**Prompt:**
Starting with the line that holds "your preference on" and stopping after the line that holds "Get quotes from Counsellors near you", repeat the lines below word for word, without the pictures.

Transcribed page contents:
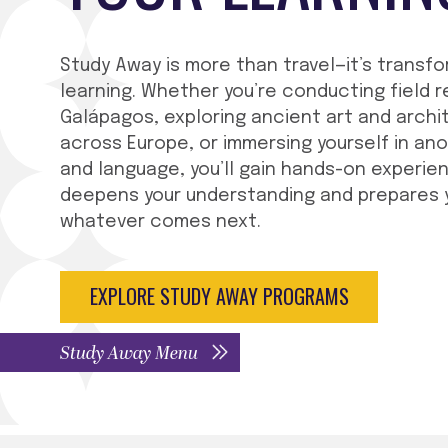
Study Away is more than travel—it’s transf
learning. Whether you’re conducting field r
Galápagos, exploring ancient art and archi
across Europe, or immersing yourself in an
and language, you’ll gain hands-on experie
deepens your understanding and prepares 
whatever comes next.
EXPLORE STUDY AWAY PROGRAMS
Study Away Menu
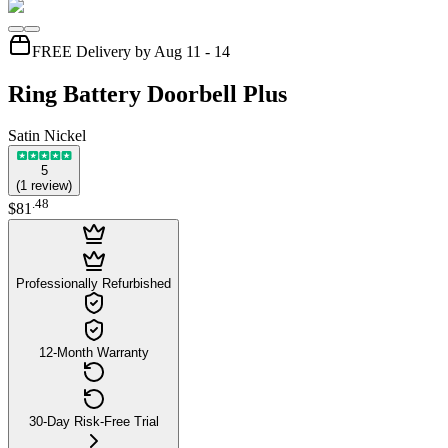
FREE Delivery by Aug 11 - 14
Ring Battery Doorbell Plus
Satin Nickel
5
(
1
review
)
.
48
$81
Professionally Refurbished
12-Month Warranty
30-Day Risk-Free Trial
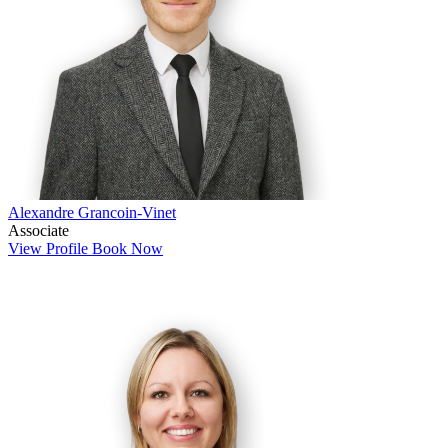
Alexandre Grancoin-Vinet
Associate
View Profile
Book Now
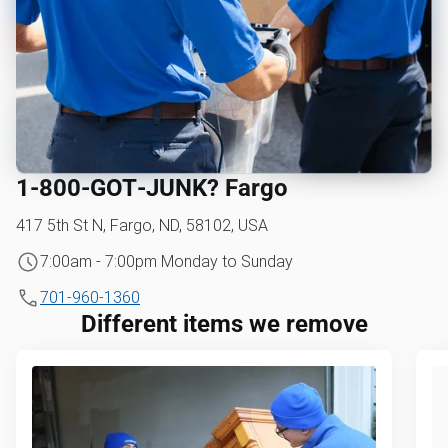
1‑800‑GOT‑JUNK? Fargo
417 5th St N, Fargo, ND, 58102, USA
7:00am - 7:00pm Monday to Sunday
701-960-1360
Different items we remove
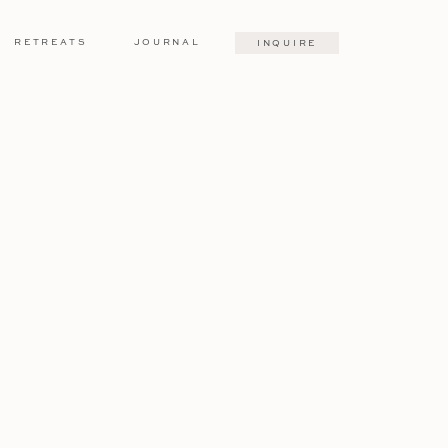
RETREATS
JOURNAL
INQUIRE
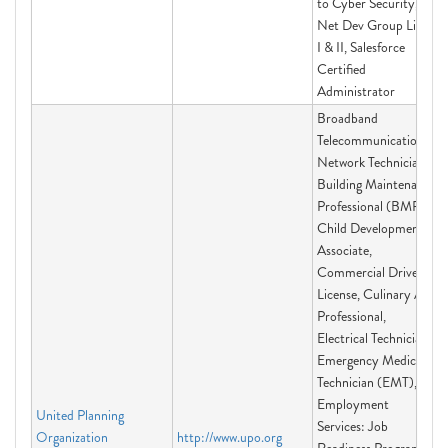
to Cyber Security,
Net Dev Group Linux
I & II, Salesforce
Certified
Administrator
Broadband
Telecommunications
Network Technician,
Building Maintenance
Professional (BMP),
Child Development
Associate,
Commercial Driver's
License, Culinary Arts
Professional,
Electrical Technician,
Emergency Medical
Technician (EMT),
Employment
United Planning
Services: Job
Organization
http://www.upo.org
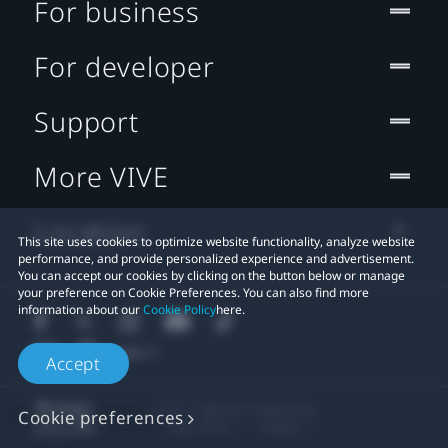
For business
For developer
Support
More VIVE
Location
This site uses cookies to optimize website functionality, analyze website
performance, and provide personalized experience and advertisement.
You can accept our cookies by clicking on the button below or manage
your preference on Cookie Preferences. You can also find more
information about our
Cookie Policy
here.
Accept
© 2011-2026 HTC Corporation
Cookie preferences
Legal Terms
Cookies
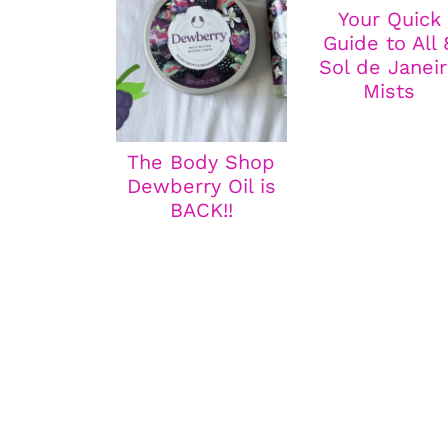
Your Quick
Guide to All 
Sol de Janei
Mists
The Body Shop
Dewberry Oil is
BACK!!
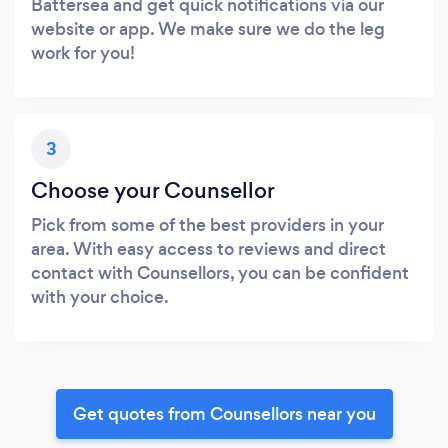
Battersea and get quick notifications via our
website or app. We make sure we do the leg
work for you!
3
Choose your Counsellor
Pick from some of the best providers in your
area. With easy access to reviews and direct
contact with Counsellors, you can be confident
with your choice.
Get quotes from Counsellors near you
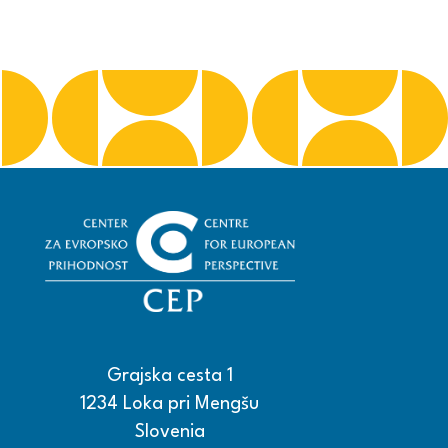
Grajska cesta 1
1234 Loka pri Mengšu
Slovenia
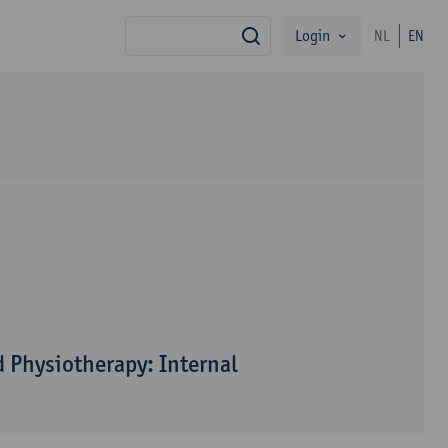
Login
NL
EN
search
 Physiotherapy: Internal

**Reply:**
your preference on Cookie Preferences. You can also find more
information about our
Cookie Policy
here.
Accept
© 2011-2026 HTC Corporation
Cookie preferences
Legal Terms
Cookies
Your Quick
Guide to All 
Sol de Janei
Mists
The Body Shop
Dewberry Oil is
BACK!!
Battersea and get quick notifications via our
website or app. We make sure we do the leg
work for you!
3
Choose your Counsellor
Pick from some of the best providers in your
area. With easy access to reviews and direct
contact with Counsellors, you can be confident
with your choice.
Get quotes from Counsellors near you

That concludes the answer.